Peppe Esposito: Viviamo una estetica del feticcio fatto prodotto!
Nato nel 1960 a Napoli, dove vive e lavora
Fin dai primi anni Ottanta, si occupa di comunicazione per immagini attraverso vari campi di ricerca, cha vanno dal visual design alla fotografia, dalla pittura alle opere tridimensionali, fino alle nuove tecnologie digitali e multimediali.
Ha esposto in numerose mostre nazionali e internazionali, le sue opere sono presenti in musei, collezioni pubbliche e private ed in archivi di arte contemporanea, sia in Italia che all’estero.
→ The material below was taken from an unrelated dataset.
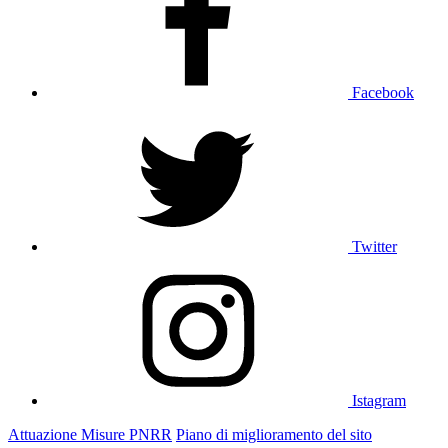
Facebook
Twitter
Istagram
Attuazione Misure PNRR
Piano di miglioramento del sito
Quando guardo un tuo lavoro, ho la sensazione di essere davanti a delle immagini, che senza filtro alcuno, raccontano la crudezza del mercato delle immagini, attraverso bambole, giocattoli e oggetti inanimati mi sembra si alluda metaforicamente all'usa e getta, all'infante e all'adolescente visto come un target di mercato da fare crescere beatamente in un dimensione asettica.
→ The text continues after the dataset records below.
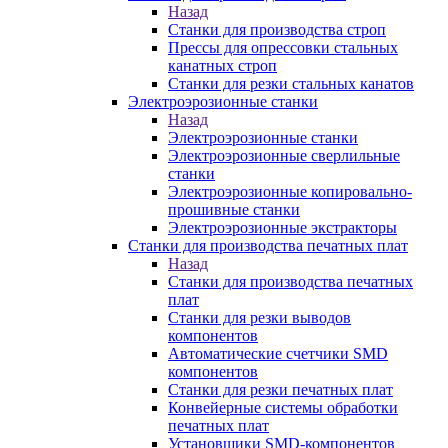
Назад
Станки для производства строп
Прессы для опрессовки стальных
канатных строп
Станки для резки стальных канатов
Электроэрозионные станки
Назад
Электроэрозионные станки
Электроэрозионные сверлильные
станки
Электроэрозионные копировально-
прошивные станки
Электроэрозионные экстракторы
Станки для производства печатных плат
Назад
Станки для производства печатных
плат
Станки для резки выводов
компонентов
Автоматические счетчики SMD
компонентов
Станки для резки печатных плат
Конвейерные системы обработки
печатных плат
Установщики SMD-компонентов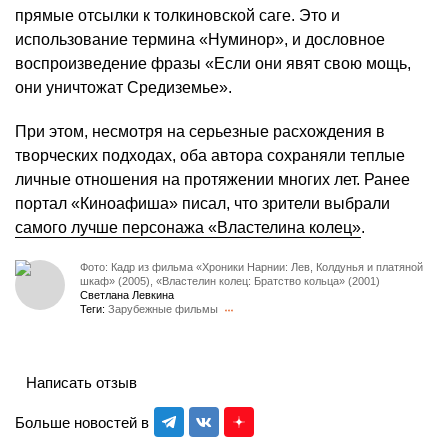
прямые отсылки к толкиновской саге. Это и
использование термина «Нуминор», и дословное
воспроизведение фразы «Если они явят свою мощь,
они уничтожат Средиземье».
При этом, несмотря на серьезные расхождения в
творческих подходах, оба автора сохраняли теплые
личные отношения на протяжении многих лет. Ранее
портал «Киноафиша» писал, что зрители выбрали
самого лучше персонажа «Властелина колец»
.
Фото: Кадр из фильма «Хроники Нарнии: Лев, Колдунья и платяной
шкаф» (2005), «Властелин колец: Братство кольца» (2001)
Светлана Левкина
Теги:
Зарубежные фильмы
Написать отзыв
Больше новостей в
Insomma mi sembra che tu racconti qualcosa di cui tutti siamo stati vittime inconsapevoli, mi sbaglio?
Fotografando manichini, bambole come ritratti viventi, introduco lo spettatore in una realtà parallela estetizzante, erotica e allo stesso tempo inquietante, copia iconica di quella umana.
Sul volto delle bambole e dei bambolotti ritratti non c’è però la luce della tenerezza alla quale siamo abituati, ma l’ombra scura di un futuro incerto, che incombe sull’innocenza e la trasforma in inquietudine.
La bambola non rappresenta la bambola in sè, ma lo spettacolo irretito dell'essere umano in balia del destino, del mercato e della società.
Un tuo particolare talento è quello di fare riflettere su come certe immagini pubblicitarie ci consegnino una estetica di corpi-feticcio ridotti a oggetto e prodotto, anche se non mi sembra ci sia un tuo punto di vista morale, presenti il tutto come un dato di fatto, consideri la sovranità dell'immagine costruita a tavolino un imposizione irreversibile del mercato delle immagini di questo secolo?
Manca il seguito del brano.